Production of patterned magnetic media requires nanometer control of track pitch and feature size variation. Nanometer control implies picometer accuracy and precision. This can be done without significant capital investment in new measurement tools. High-quality, general purpose SEMs and AFMs already in wide use in the HDD industry are capable of providing metrology at this level. In a typical measurement run, one makes images of an appropriate magnification calibration specimen along with the test samples. The resulting images are then analyzed offline with purpose-built calibration and measurement software. When these procedures were applied to measure individual pitch values of the calibration specimens themselves, the relative pitch variation (standard deviation/average pitch) was <0.5% for 7 different specimens whose pitch values cover 3 orders of magnitude (from 2000 down to 35 nm).
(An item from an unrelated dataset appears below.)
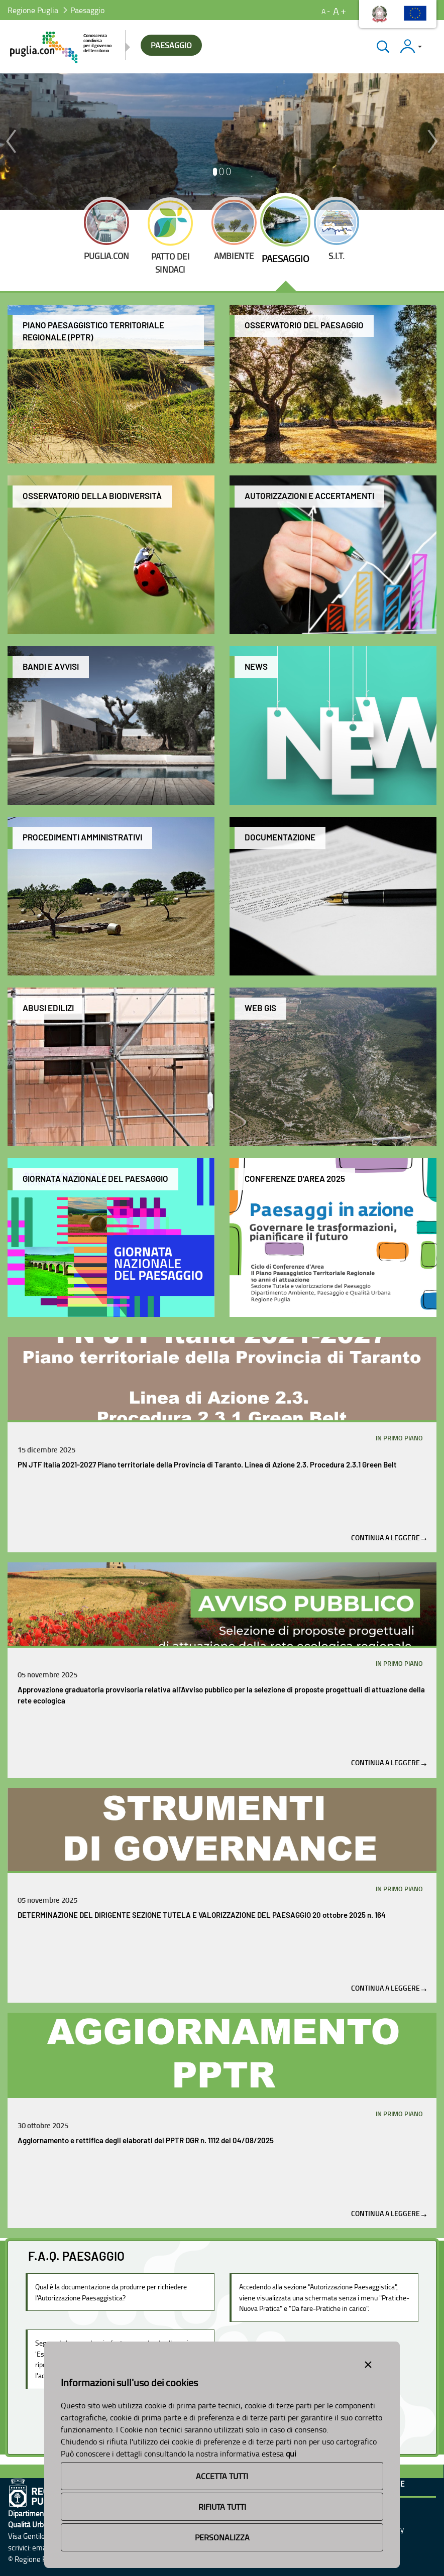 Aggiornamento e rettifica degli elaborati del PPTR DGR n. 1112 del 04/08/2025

The method is not only precise, it is also accurate. A 144-nm pitch 2D grating was measured by optical diffraction at PTB, the national standards lab of Germany, and by AFM in our lab. The average pitch values agreed within 0.023%. We present a metrology roadmap that applies the SEM and AFM methods to measure patterns down to 5 nm pitch, meeting the metrology requirements for patterned media up to densities of 20 Tb/in2. Since announcing this plan in 2008, we have made significant progress, having produced a commercial standard with 70 nm pitch. The relative standard deviation is <0.3% and our certificate of traceable calibration for this standard shows an expanded uncertainty of +-0.4 nm for single pitch measurements. The 70 nm standard is better than the roadmap requires.